But if a song doesn’t do this, if it has no inclination to demonstrate resilience, what is its nature? Particularly now that gyms and iPods have run off together to Ibiza, Plato has returned in force, and (in one form or another) the brave “marching song” is ubiquitous. Even if a song is bittersweet, it keeps you moving on the treadmill. The somatic, imitative theory persists: slow songs make you move slower and feel gloomy, which is why they were banished from the Republic.
In the moment, it is probably true that sad songs kill the mood. I know this because I run approximately 10% slower while listening to Elliott Smith than I do while listening to “In Heaven” by DJ Sammy. (The treadmill has a digital readout.) But in the long run, the essence of the great sad song, something as crystalline as the Beatles performing “Yesterday,” is the sublime. It is a confrontation with something that may have roots in the everyday — it may begin with a breakup, or a death, or the ashes of a wasted year — but it touches what is irremediably tragic and without hope. Persona does not survive the sublime: the speaking voice is split apart by it, turned inchoate and uncertain. We take as much of it as we can stand, and though that is exhausting, it does not really make us sad. It shadows what is, what is left, making it burn white as bone or phosphor.
I crouch like a crow
Contrasting the snow
For the agony, I’d rather know
-”Blindsided”
FWIW, the pleasure of sad songs is a minor topic within the philosophy of music. & “songs that make you cry” is a common topic in various discussion venues on the web.

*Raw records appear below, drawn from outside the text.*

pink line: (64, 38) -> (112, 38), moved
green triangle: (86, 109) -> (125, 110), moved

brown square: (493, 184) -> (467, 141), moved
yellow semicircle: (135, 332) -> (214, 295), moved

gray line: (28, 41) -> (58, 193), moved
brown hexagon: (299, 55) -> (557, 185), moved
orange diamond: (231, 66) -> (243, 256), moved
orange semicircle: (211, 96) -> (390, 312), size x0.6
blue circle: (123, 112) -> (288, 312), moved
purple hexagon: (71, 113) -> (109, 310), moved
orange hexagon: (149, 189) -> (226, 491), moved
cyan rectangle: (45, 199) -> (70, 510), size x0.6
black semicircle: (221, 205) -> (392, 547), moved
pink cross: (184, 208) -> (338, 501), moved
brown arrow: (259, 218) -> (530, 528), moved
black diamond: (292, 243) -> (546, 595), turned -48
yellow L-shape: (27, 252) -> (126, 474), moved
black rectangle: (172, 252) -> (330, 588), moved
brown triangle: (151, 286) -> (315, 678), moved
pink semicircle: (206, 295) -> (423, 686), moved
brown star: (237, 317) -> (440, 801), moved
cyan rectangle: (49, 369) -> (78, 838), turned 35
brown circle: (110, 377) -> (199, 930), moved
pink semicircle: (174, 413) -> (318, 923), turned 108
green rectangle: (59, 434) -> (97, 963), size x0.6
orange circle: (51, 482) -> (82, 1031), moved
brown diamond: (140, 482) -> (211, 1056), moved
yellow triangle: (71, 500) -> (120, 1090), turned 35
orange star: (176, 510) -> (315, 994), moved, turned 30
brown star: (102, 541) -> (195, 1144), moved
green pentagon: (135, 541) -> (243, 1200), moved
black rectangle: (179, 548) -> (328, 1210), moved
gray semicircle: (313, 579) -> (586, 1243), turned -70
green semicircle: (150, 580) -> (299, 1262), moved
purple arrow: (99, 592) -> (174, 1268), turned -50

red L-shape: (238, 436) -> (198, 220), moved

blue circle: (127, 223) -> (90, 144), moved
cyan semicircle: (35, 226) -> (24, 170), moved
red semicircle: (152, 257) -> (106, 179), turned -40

After the opening quote, I was really hoping for a discussion of pop music in the Lydian mode. Wiki has a whole list of them.
Conrad,
That would have been outstanding, but then of course my motto is “if Wikipedia’s already gotten there, let it be.” Which is why I’ve written so few biographies of minor characters in the Marvel universe.
Bill,
I’m interested in the philosophical debates on the subject; what have you found most compelling about those?
As for the Internet discussions about “saddest songs ever,” in a curious way I consider those performances of emotion. The fact that people want a set of songs with which they associate their ability to feel deep melancholy does not mean that in practice the scene isn’t shifting towards homogenized optimism.
It’s been awhile since I dipped into that literature, Joseph, and all I ever did was “dip,” so I can’t really outline the “debates,” that is, the various positions. But they were driven by the tension between overall pleasure in the music and the painful core of sadness. How does that work?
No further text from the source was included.